Loud rose the triumphant cry of the defenders, “God and King Charles.” Some hours elapsed before any attempt was made to renew the assault. Then toward evening fresh troops were brought up from Westminster, and the attack was renewed on two sides. Still the apprentices held their own. Attack after attack was repulsed. All night the fight continued, and when morning dawned the Royalists were still triumphant.
“How will it go, think you, Jacob?” Harry asked.
“They will beat us in the long run,” Jacob said. “They have not been properly led yet. When they are, guns and swords must prevail against clubs and stones.”
At eleven o’clock in the morning a heavy body of cavalry were seen approaching from Westminster. The Roundheads had brought up Cromwell’s Ironsides, the victors in many a hard-fought field, against the apprentice boys of London. The Roundhead infantry advanced with their horse. As they approached the first barricade the cavalry halted, and the infantry advanced alone to within thirty yards of it. Then, just as its defenders thought they were going to charge, they halted, divided into bodies, and entered the houses on either side, and appeared at the windows. Then, as the Ironsides came down at a gallop, they opened a heavy fire on the defenders of the barricade. Harry saw at once that the tactics now adopted were irresistible, and that further attempts at defense would only lead to useless slaughter. He therefore shouted:
“Enough for to-day, lads. Every man back to his own house. We will begin again when we choose.

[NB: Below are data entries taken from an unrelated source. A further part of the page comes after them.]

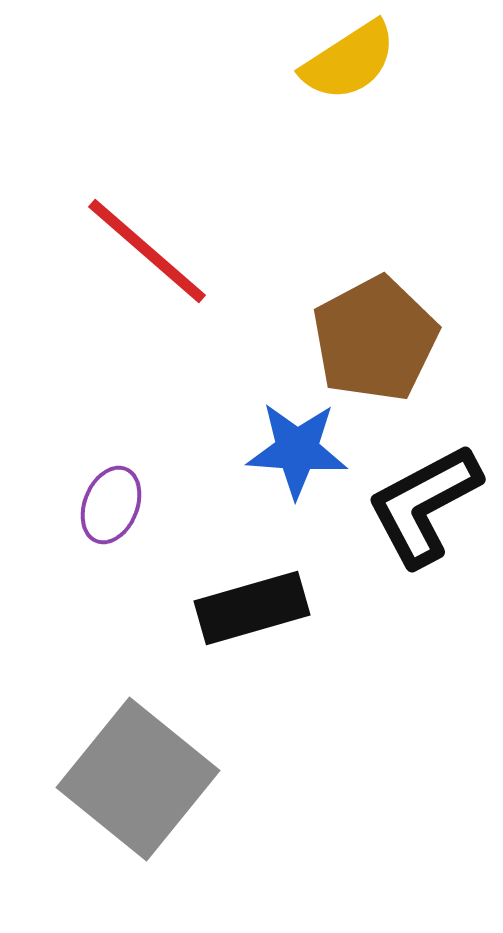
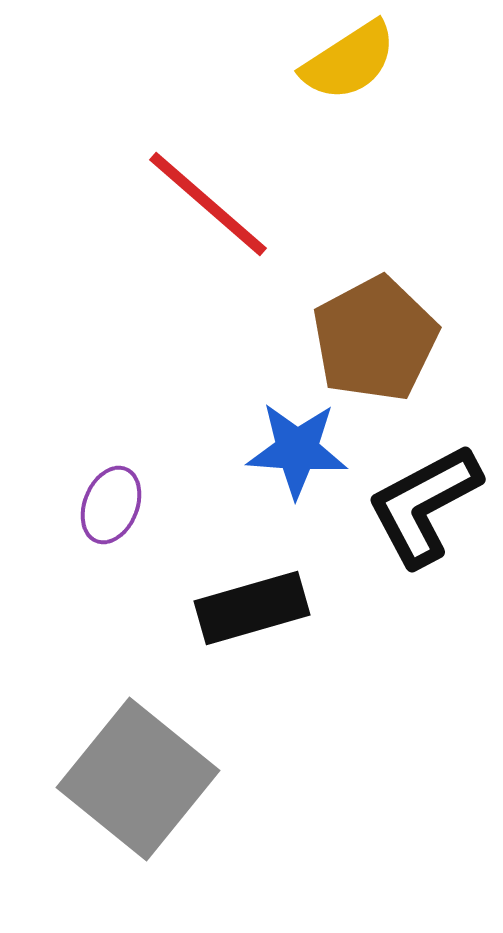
red line: moved 61 px right, 47 px up
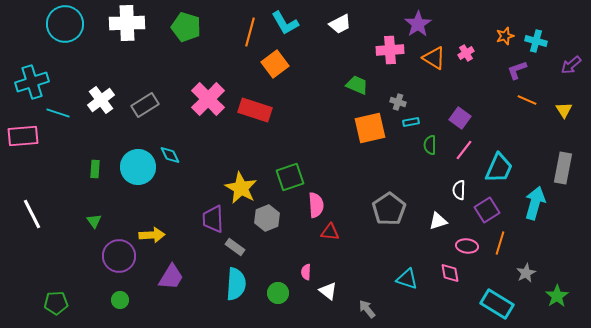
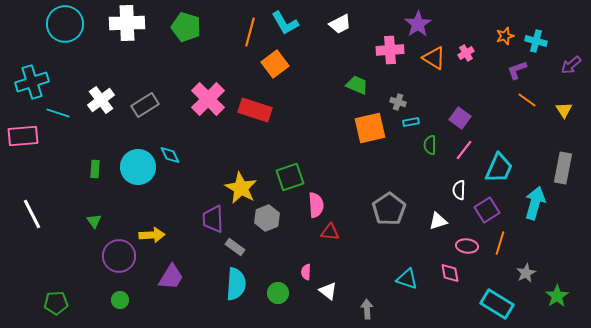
orange line at (527, 100): rotated 12 degrees clockwise
gray arrow at (367, 309): rotated 36 degrees clockwise
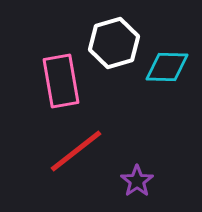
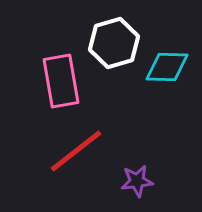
purple star: rotated 28 degrees clockwise
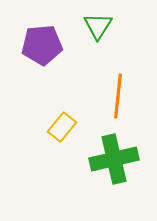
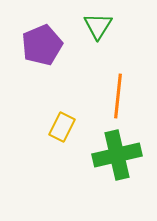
purple pentagon: rotated 18 degrees counterclockwise
yellow rectangle: rotated 12 degrees counterclockwise
green cross: moved 3 px right, 4 px up
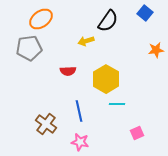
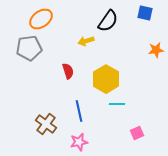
blue square: rotated 28 degrees counterclockwise
red semicircle: rotated 105 degrees counterclockwise
pink star: moved 1 px left; rotated 24 degrees counterclockwise
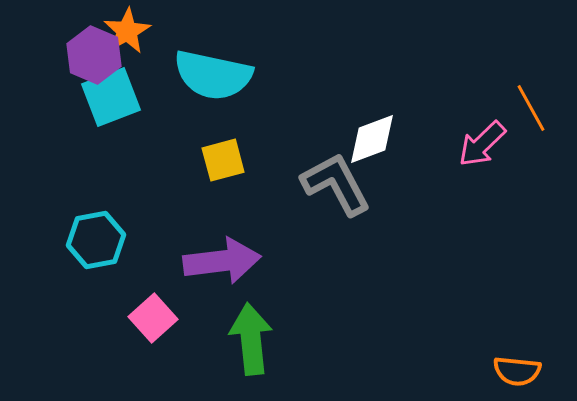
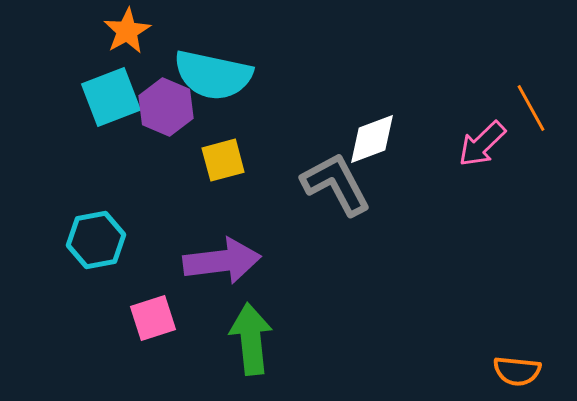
purple hexagon: moved 72 px right, 52 px down
pink square: rotated 24 degrees clockwise
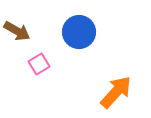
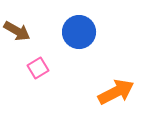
pink square: moved 1 px left, 4 px down
orange arrow: rotated 21 degrees clockwise
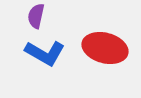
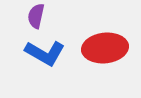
red ellipse: rotated 21 degrees counterclockwise
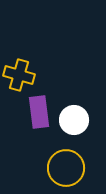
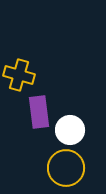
white circle: moved 4 px left, 10 px down
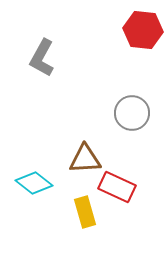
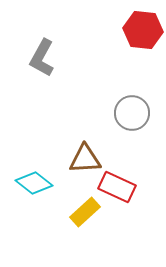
yellow rectangle: rotated 64 degrees clockwise
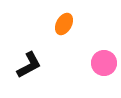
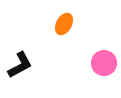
black L-shape: moved 9 px left
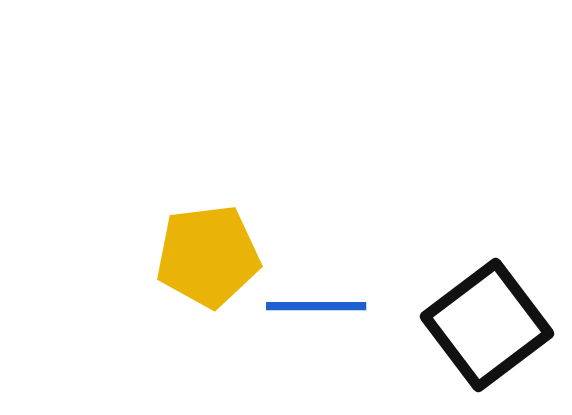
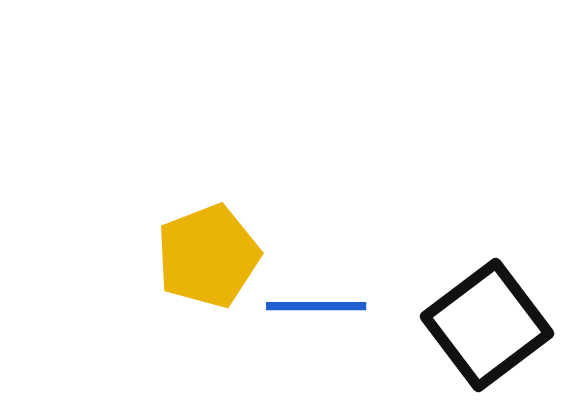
yellow pentagon: rotated 14 degrees counterclockwise
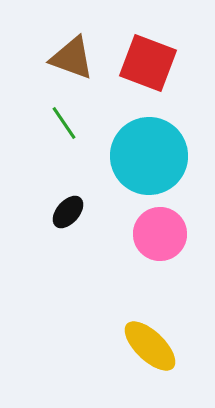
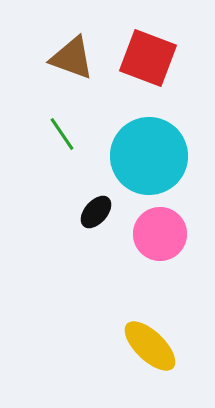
red square: moved 5 px up
green line: moved 2 px left, 11 px down
black ellipse: moved 28 px right
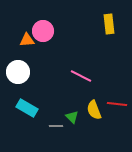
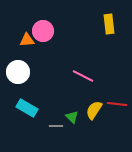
pink line: moved 2 px right
yellow semicircle: rotated 54 degrees clockwise
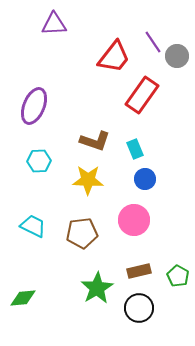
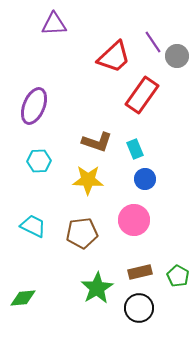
red trapezoid: rotated 9 degrees clockwise
brown L-shape: moved 2 px right, 1 px down
brown rectangle: moved 1 px right, 1 px down
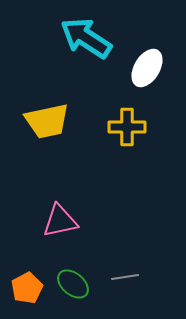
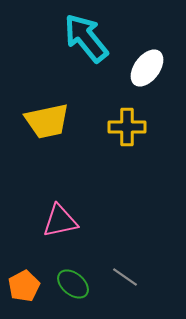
cyan arrow: rotated 18 degrees clockwise
white ellipse: rotated 6 degrees clockwise
gray line: rotated 44 degrees clockwise
orange pentagon: moved 3 px left, 2 px up
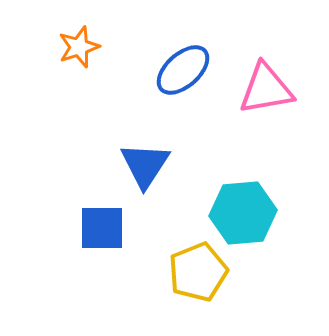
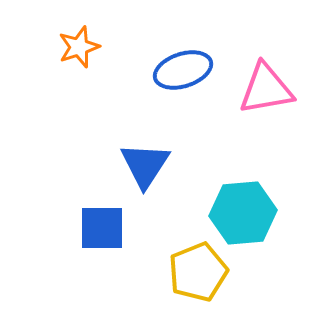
blue ellipse: rotated 24 degrees clockwise
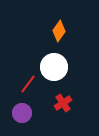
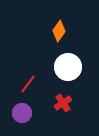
white circle: moved 14 px right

We have given them a good lesson.”
In an instant the crowd dispersed, and by the time the Ironsides had dismounted, broken the chains, and pulled down the barricade sufficiently to enable them to pass, Ludgate Hill was deserted, the apprentices were back in their masters’ shops, and the watermen standing by their boats ready for a fare.
Seeing that their persons were known to so many of the citizens, and would be instantly pointed out to the troops by those siding with the army, who had, during the tumult, remained quietly in their houses, watching from the windows what was going on, Harry and his friends hurried straight to Aldersgate, where they passed out into the country beyond. Dressed in laborers’ smocks, which they had, in preparation for any sudden flight, left at the house of a Royalist innkeeper, a mile or two in the fields, they walked to Kingston, crossed the river there, and made for Southampton.